Pbkdf2 support

[valefar-on-discord]

Adding a flag that will allow keys to be generated using pbkdf2 derivation function instead of scrypt. This is a substantially faster alternative and good option for users if they were going to generate keys in bulk.

We will still default to scrypt but if the flag is specified, it will drill down to the key generation where either the existing Pbkdf2Keystore will be used or ScryptKeystore if not specified.

When it comes to exiting through the keystore file, there is no need to specify as the Keystore.decrypt function will call self.kdf which then does a simple check of return scrypt(**kwargs) if 'scrypt' in self.crypto.kdf.function else PBKDF2(**kwargs)

Fixes #37

[valefar-on-discord]

I've updated the wording but was struggling because pbkdf2 is less secure than scrypt and our iteration count of 262,144 is currently below the recommended 600,000. This is a recently updated recommendation which explains the discrepancy from the spec.

I'd like to be more specific with pbkdf2 being a more performant but less secure option but I worry about alarms that could raise.

[remyroy]

I've updated the wording but was struggling because pbkdf2 is less secure than scrypt and our iteration count of 262,144 is currently below the recommended 600,000. This is a recently updated recommendation which explains the discrepancy from the spec.

I'd like to be more specific with pbkdf2 being a more performant but less secure option but I worry about alarms that could raise.

What about using a good default iteration count and making the iteration count configurable with another flag?
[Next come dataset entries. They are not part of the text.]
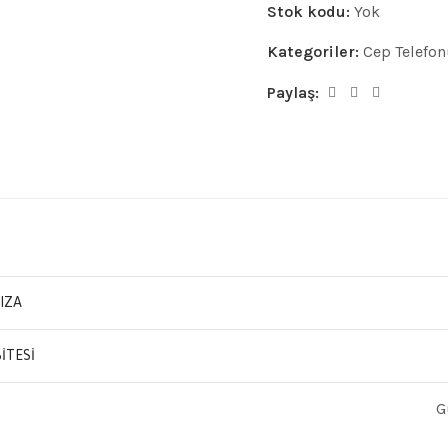
Stok kodu:
Yok
Kategoriler:
Cep Telefon
Paylaş:
IZA
ITESI
G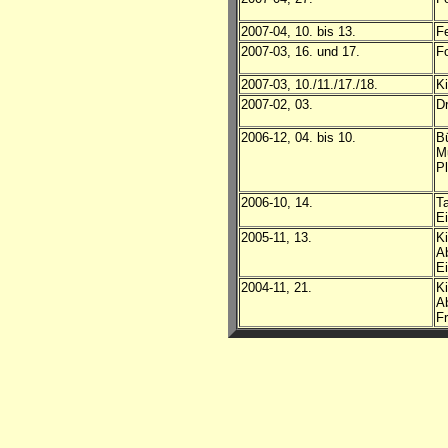
2007-04, 10. bis 13.
F
2007-03, 16. und 17.
Fo
2007-03, 10./11./17./18.
Ki
2007-02, 03.
Dr
2006-12, 04. bis 10.
B
M
Pl
2006-10, 14.
T
Ei
2005-11, 13.
K
A
Ei
2004-11, 21.
K
A
Fr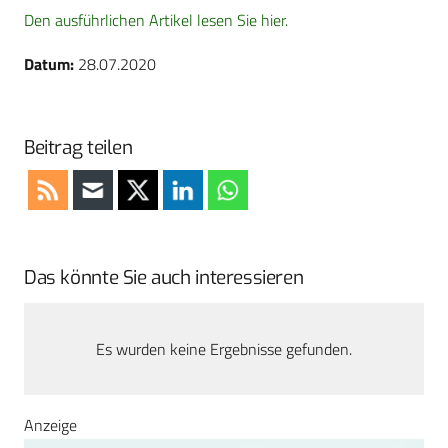
Den ausführlichen Artikel lesen Sie hier.
Datum:
28.07.2020
Beitrag teilen
Das könnte Sie auch interessieren
Es wurden keine Ergebnisse gefunden.
Anzeige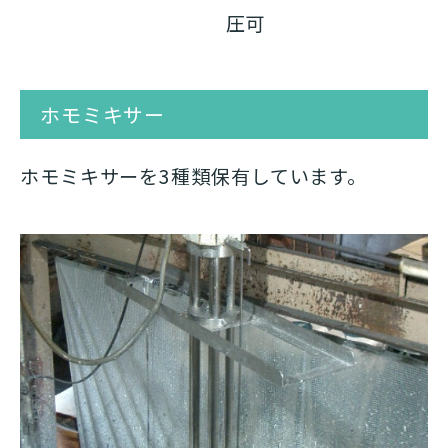
圧可
ホモミキサー
ホモミキサーを3種類保有しています。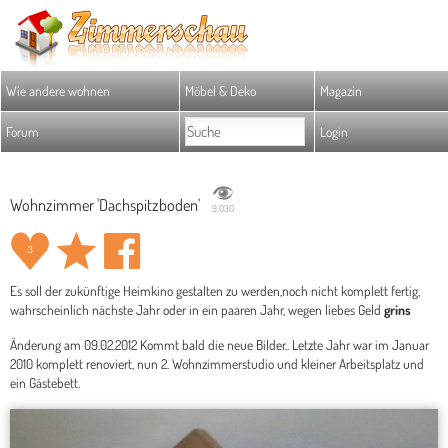
Wie andere wohnen
Möbel & Deko
Magazin
Forum
Login
Wohnzimmer 'Dachspitzboden'
9.030
3
Es soll der zukünftige Heimkino gestalten zu werden,noch nicht komplett fertig,
wahrscheinlich nächste Jahr oder in ein paaren Jahr, wegen liebes Geld
grins
Änderung am 09.02.2012 Kommt bald die neue Bilder.. Letzte Jahr war im Januar
2010 komplett renoviert, nun 2. Wohnzimmerstudio und kleiner Arbeitsplatz und
ein Gästebett.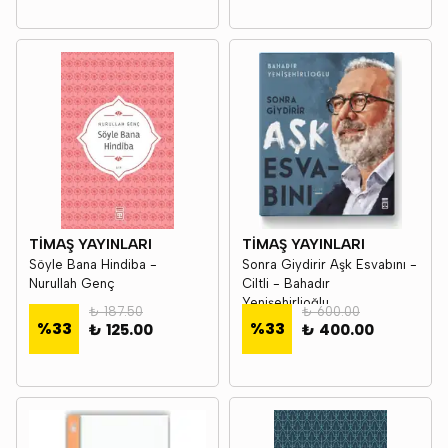
TİMAŞ YAYINLARI
TİMAŞ YAYINLARI
Söyle Bana Hindiba -
Sonra Giydirir Aşk Esvabını -
Nurullah Genç
Ciltli - Bahadır
Yenişehirlioğlu
₺ 187.50
₺ 600.00
%
33
%
33
₺ 125.00
₺ 400.00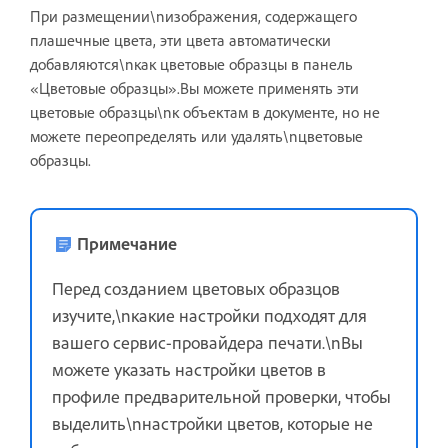
При размещении\nизображения, содержащего
плашечные цвета, эти цвета автоматически
добавляются\nкак цветовые образцы в панель
«Цветовые образцы».Вы можете применять эти
цветовые образцы\nк объектам в документе, но не
можете переопределять или удалять\nцветовые
образцы.
Примечание
Перед созданием цветовых образцов
изучите,\nкакие настройки подходят для
вашего сервис-провайдера печати.\nВы
можете указать настройки цветов в
профиле предварительной проверки, чтобы
выделить\nнастройки цветов, которые не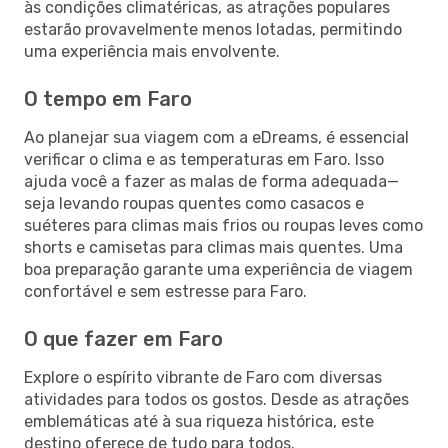
às condições climatéricas, as atrações populares
estarão provavelmente menos lotadas, permitindo
uma experiência mais envolvente.
O tempo em Faro
Ao planejar sua viagem com a eDreams, é essencial
verificar o clima e as temperaturas em Faro. Isso
ajuda você a fazer as malas de forma adequada—
seja levando roupas quentes como casacos e
suéteres para climas mais frios ou roupas leves como
shorts e camisetas para climas mais quentes. Uma
boa preparação garante uma experiência de viagem
confortável e sem estresse para Faro.
O que fazer em Faro
Explore o espírito vibrante de Faro com diversas
atividades para todos os gostos. Desde as atrações
emblemáticas até à sua riqueza histórica, este
destino oferece de tudo para todos.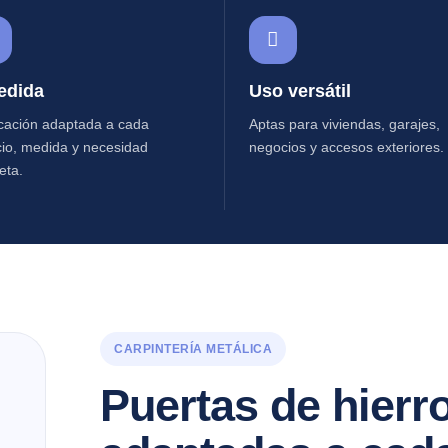
edida
Uso versátil
cación adaptada a cada
Aptas para viviendas, garajes,
io, medida y necesidad
negocios y accesos exteriores.
eta.
CARPINTERÍA METÁLICA
Puertas de hierr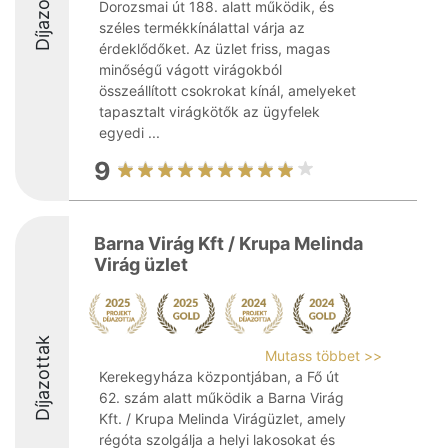
Díjazottak
Dorozsmai út 188. alatt működik, és
széles termékkínálattal várja az
érdeklődőket. Az üzlet friss, magas
minőségű vágott virágokból
összeállított csokrokat kínál, amelyeket
tapasztalt virágkötők az ügyfelek
egyedi ...
9
Barna Virág Kft / Krupa Melinda
Virág üzlet
Díjazottak
Mutass többet >>
Kerekegyháza központjában, a Fő út
62. szám alatt működik a Barna Virág
Kft. / Krupa Melinda Virágüzlet, amely
régóta szolgálja a helyi lakosokat és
If someone really wants speed, he could choose a lower iteration count while making the compromise of less security but it would be an opt-in.

[valefar-on-discord]

What about using a good default iteration count and making the iteration count configurable with another flag? If someone really wants speed, he could choose a lower iteration count while making the compromise of less security but it would be an opt-in.

I worry about the cost-benefit of adding the iteration count parameter. We would definitely want to have some minimum to allow a standard and then it would be directly utilized with the kdf params which is where auditors might be a bit scrupulous.

I played around with an increase of the iteration to 2**20 to measure creation time and it becomes slower than scrypt. My knowledge of cryptography is very limited but because the params are saved in the file there should be no compatibility concerns if used with any iteration count.

But you do raise a good point: The original issue was requested for a shorter decryption time. The encryption and decryption time is a function of the iteration count so as that increases the performance of the former decreases.

This is where I'd like to ask Carl why PBKDF2 was never included 😁

But in the end, it probably becomes moot due to the password ultimately being the deciding factor. Given the password length requirement of 8 characters, I would imagine that is going to be the weakest link regardless of kdf iteration count.

Given that ramble, are you happy with the wording or would you like to make additional changes?

[remyroy]

I'm happy with the wording changes and I don't see any other pressing need for this PR. I would accept it as is.